The Research Data Alliance (RDA), an international organisation with 8,800 members in 137 countries, was created to support scientists in this effort. "It provides a framework for discussing and sharing know-how between scientific communities across the globe," Genova enthuses. In France, the Opidor (Data Management Plan for Optimized Sharing and Interoperability of Research Data) platform, which was developed at the CNRS by the Institute for Scientific and Technical Information (INIST), anticipated this evolution a few years ago. It offers a number of tools that assist researchers who want to build a data management plan in conformity with FAIR recommendations: "This data management plan has actually been required by the French National Research Agency since 2019 for all funding applications."
A reflection on all levels
In addition to thorny issues surrounding the form that this sharing will take, the question arises of the physical resources needed to store this data. Who will physically host and provide long-term access to this considerable mass of information? "This reflection must be conducted on all levels — whether regional, national, or international — in conjunction with other research organisations," stresses Alain Schuhl.

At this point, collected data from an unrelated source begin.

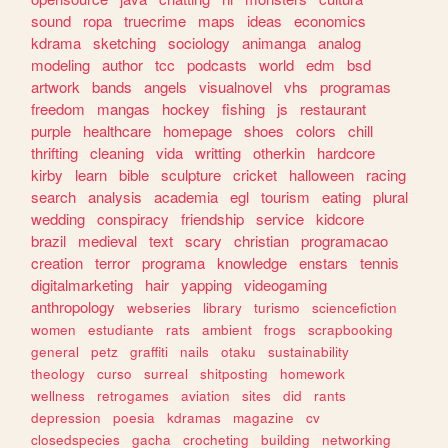
sound
ropa
truecrime
maps
ideas
economics
kdrama
sketching
sociology
animanga
analog
modeling
author
tcc
podcasts
world
edm
bsd
artwork
bands
angels
visualnovel
vhs
programas
freedom
mangas
hockey
fishing
js
restaurant
purple
healthcare
homepage
shoes
colors
chill
thrifting
cleaning
vida
writting
otherkin
hardcore
kirby
learn
bible
sculpture
cricket
halloween
racing
search
analysis
academia
egl
tourism
eating
plural
wedding
conspiracy
friendship
service
kidcore
brazil
medieval
text
scary
christian
programacao
creation
terror
programa
knowledge
enstars
tennis
digitalmarketing
hair
yapping
videogaming
anthropology
webseries
library
turismo
sciencefiction
women
estudiante
rats
ambient
frogs
scrapbooking
general
petz
graffiti
nails
otaku
sustainability
theology
curso
surreal
shitposting
homework
wellness
retrogames
aviation
sites
did
rants
depression
poesia
kdramas
magazine
cv
closedspecies
gacha
crocheting
building
networking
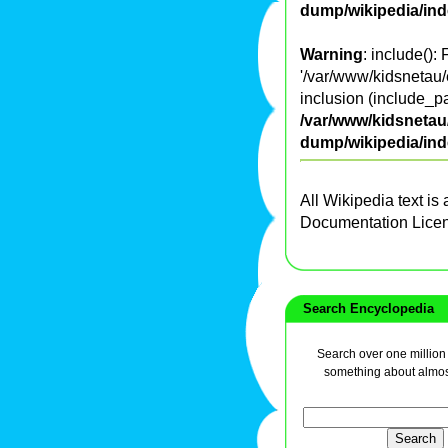
dump/wikipedia/in
Warning
: include():
'/var/www/kidsnetau/
inclusion (include_pa
/var/www/kidsnetau/
dump/wikipedia/in
All Wikipedia text is
Documentation Lice
Search Encyclopedia
Search over one million a
something about almos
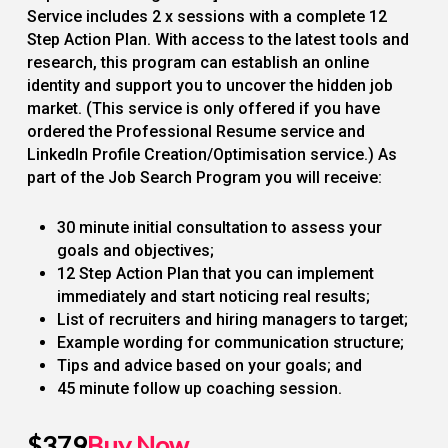
Service includes 2 x sessions with a complete 12
Step Action Plan. With access to the latest tools and
research, this program can establish an online
identity and support you to uncover the hidden job
market. (This service is only offered if you have
ordered the Professional Resume service and
LinkedIn Profile Creation/Optimisation service.) As
part of the Job Search Program you will receive:
30 minute initial consultation to assess your
goals and objectives;
12 Step Action Plan that you can implement
immediately and start noticing real results;
List of recruiters and hiring managers to target;
Example wording for communication structure;
Tips and advice based on your goals; and
45 minute follow up coaching session.
$379
Buy Now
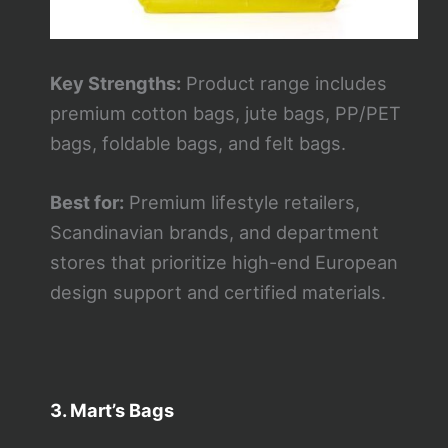
Key Strengths:
Product range includes
premium cotton bags, jute bags, PP/PET
bags, foldable bags, and felt bags.
Best for:
Premium lifestyle retailers,
Scandinavian brands, and department
stores that prioritize high-end European
design support and certified materials.
3. Mart’s Bags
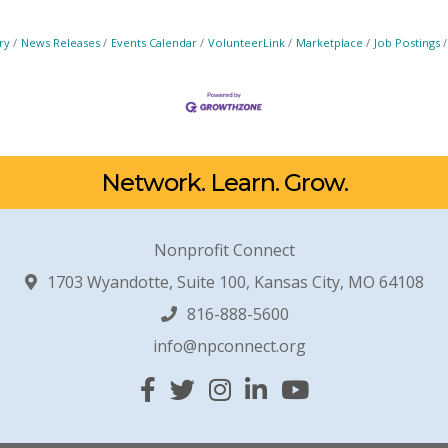
ry
News Releases
Events Calendar
VolunteerLink
Marketplace
Job Postings
Network. Learn. Grow.
Nonprofit Connect
1703 Wyandotte, Suite 100, Kansas City, MO 64108
816-888-5600
info@npconnect.org
Facebook
Twitter
Instagram
Linked In
YouTube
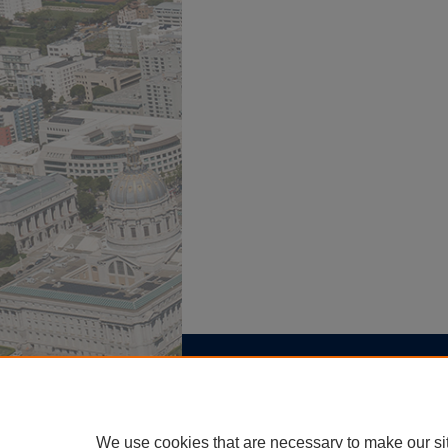
Home
|
About
|
FAQ
|
My Account
Privacy
Copyright
We use cookies that are necessary to make our si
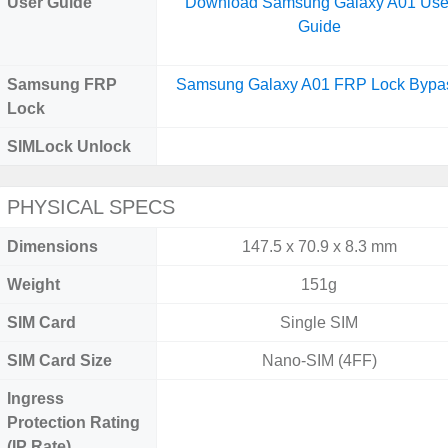
User Guide
Download Samsung Galaxy A01 Use
Guide
Samsung FRP
Samsung Galaxy A01 FRP Lock Bypa
Lock
SIMLock Unlock
PHYSICAL SPECS
Dimensions
147.5 x 70.9 x 8.3 mm
Weight
151g
SIM Card
Single SIM
SIM Card Size
Nano-SIM (4FF)
Ingress
Protection Rating
(IP Rate)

Beyond these technical challenges, "the evaluation of researchers remains an obstacle to adopting these best practices," Genova indicates. "People who become involved in these matters actually spend less time conducting their own research. They take more risks for their career. It is therefore essential that research organisations join forces on the issue." In any event, this is the declared goal of the National Plan for Open Science: to encourage and promote these practices among all French actors in public research. There is more at stake than just data openness, as an entirely new and promising branch of science is emerging in its wake. "The possibility of gathering vast sets of information from different sources could help extract new knowledge thanks to mining software," Alain Schuhl predicts. Open data therefore is not only about sharing, but opening new horizons for science.